Cuando ese diccionario se publicó, en 1966, los prejuicios de la llamada ‘guerra fría’ aún lo atravesaban y teñían todo, como si el mundo estuviera condenado a vivir partido en dos mitades absolutas e irreconciliables. Fue ese el signo de buena parte del siglo XX: décadas feroces de un agotador maniqueísmo ideológico en el que había que estar o con los Estados Unidos o con la Rusia comunista, más no se podía en ese orden binario y paranoico.
Por eso el contraste que recoge María Moliner en su diccionario entre la democracia a secas y la ‘democracia popular’ es tan revelador, porque desde hacía tiempo existía una corriente política, aún vigente en nuestra época, para la que la democracia liberal y representativa no es sino una fachada del capitalismo y sus oligarquías, una coartada dictatorial y represiva para perpetuar el orden económico inmoral e injusto del capital.

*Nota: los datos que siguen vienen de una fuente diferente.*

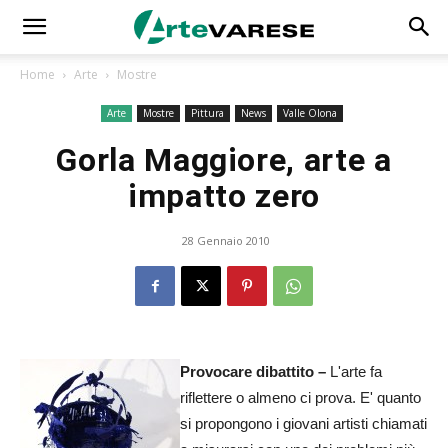
Home
Arte
Mostre
Arte
Mostre
Pittura
News
Valle Olona
Gorla Maggiore, arte a
impatto zero
28 Gennaio 2010
Provocare dibattito –
L'arte fa
riflettere o almeno ci prova. E' quanto
si propongono i giovani artisti chiamati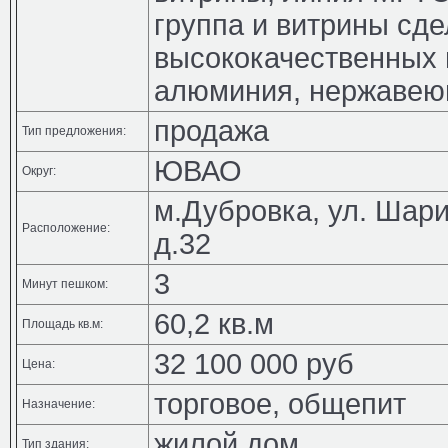
группа и витрины сде
высококачественных 
алюминия, нержавеющ
продажа
Тип предложения:
ЮВАО
Округ:
м.Дубровка, ул. Шар
Расположение:
д.32
3
Минут пешком:
60,2 кв.м
Площадь кв.м:
32 100 000 руб
Цена:
торговое, общепит
Назначение:
жилой дом
Тип здания: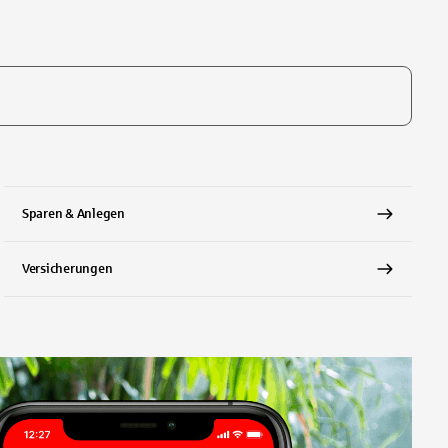
te, um auszuwählen
Sparen & Anlegen
Versicherungen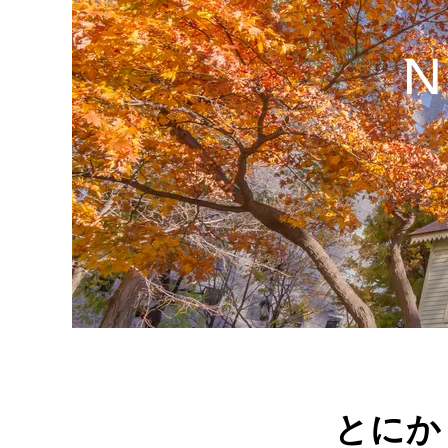
N
とにか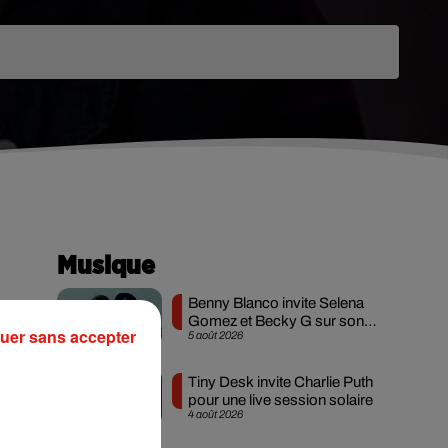
Musique
Benny Blanco invite Selena
Gomez et Becky G sur son
uer sans accepter
5 août 2026
nouveau single
Tiny Desk invite Charlie Puth
pour une live session solaire
4 août 2026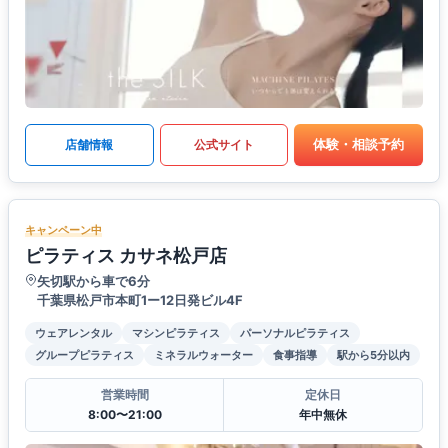
体験・相談予約
店舗情報
公式サイト
キャンペーン中
ピラティス カサネ松戸店
矢切駅から車で6分
千葉県松戸市本町1ー12日発ビル4F
ウェアレンタル
マシンピラティス
パーソナルピラティス
グループピラティス
ミネラルウォーター
食事指導
駅から5分以内
営業時間
定休日
8:00〜21:00
年中無休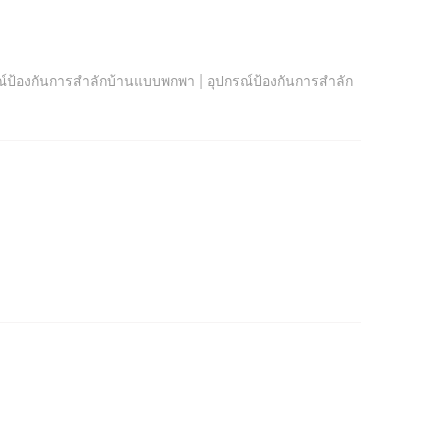
|
ณ์ป้องกันการสำลักบ้านแบบพกพา
อุปกรณ์ป้องกันการสำลัก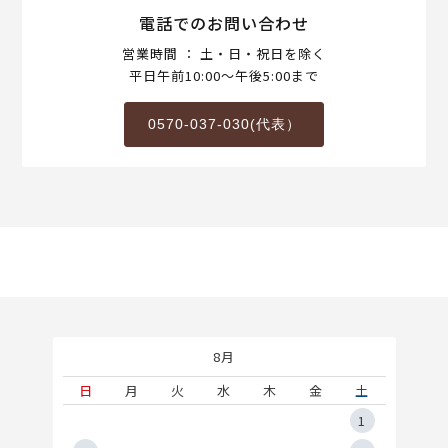
電話でのお問い合わせ
営業時間 ： 土・日・祝日を除く
平日午前10:00～午後5:00まで
0570-037-030(代表）
8月
土
日
月
火
水
木
金
土
5
1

Lo que no deja de tener un cierto sentido histórico, porque aunque son dos cosas distintas y de alguna manera paralelas, la evolución de la democracia y el capitalismo está enraizada en el mismo proceso político y cultural, el mismo sistema de valores de eso que llamamos la modernidad. Por eso hay quienes no aceptan la esencia de la democracia liberal, la consideran una farsa, un ritual prescindible en la lucha por la justicia social.
De ahí la doble moral y la hipocresía innegables de todos los que viven desgarrados contra la tiranía y el despotismo pero que están dispuestos a justificarlos cuando los que los ejercen son regímenes cercanos a su corazón, a su ideario.
Quienes piensan así por lo general militan en proyectos políticos mesiánicos, absolutistas y teleológicos (y teológicos): utopías que no iten matices ni revisiones; promesas de un mundo mejor que solo es posible si se aplica el recetario dogmático e inamovible que ellas prescriben. Ese objetivo trascendental y último lo justifica todo: la violencia, la corrupción, la represión, la miseria, la censura, todo: ya llegará el paraíso, ustedes tranquilos.
Del otro lado, en cambio, está la democracia con sus grises conquistas y sus imperfecciones, sus principios tantas veces fallidos y defraudados: el triunfo de las mayorías y la tutela de las minorías, la división de los poderes públicos, la prensa libre, el respeto por los derechos individuales y colectivos. Y claro, la libertad económica, la esencia del capitalismo. Mientras exista el capitalismo, dicen sus enemigos, la democracia liberal no es más que una mascarada.
De ahí la doble moral y la hipocresía innegables de todos los que viven desgarrados contra la tiranía y el despotismo pero que están dispuestos a justificarlos cuando los que los ejercen son regímenes cercanos a su corazón, a su ideario. Acudiendo siempre, además, a una falacia que uno podría llamar en latín ‘peiores estis’: “Ustedes son peores, cállense que ustedes hacen lo mismo”. Como si invocar la perversidad ajena lo redimiera a uno de la propia.
Con ese argumento, muchos que siempre están predicando desde el balcón de unos valores que proclaman universales –la igualdad, la libertad, la justicia– los relativizan por solidaridad ideológica y se hacen cómplices de horrores que en otras circunstancias, si fueran perpetrados por sus contradictores, serían los primeros en condenar. Pero no siempre les repugnan los métodos oprobiosos del enemigo, no si son ellos los que los usan para sus brutales utopías.
No les gusta la democracia que decía María Moliner: les gusta, aún hoy, la de la Unión Soviética.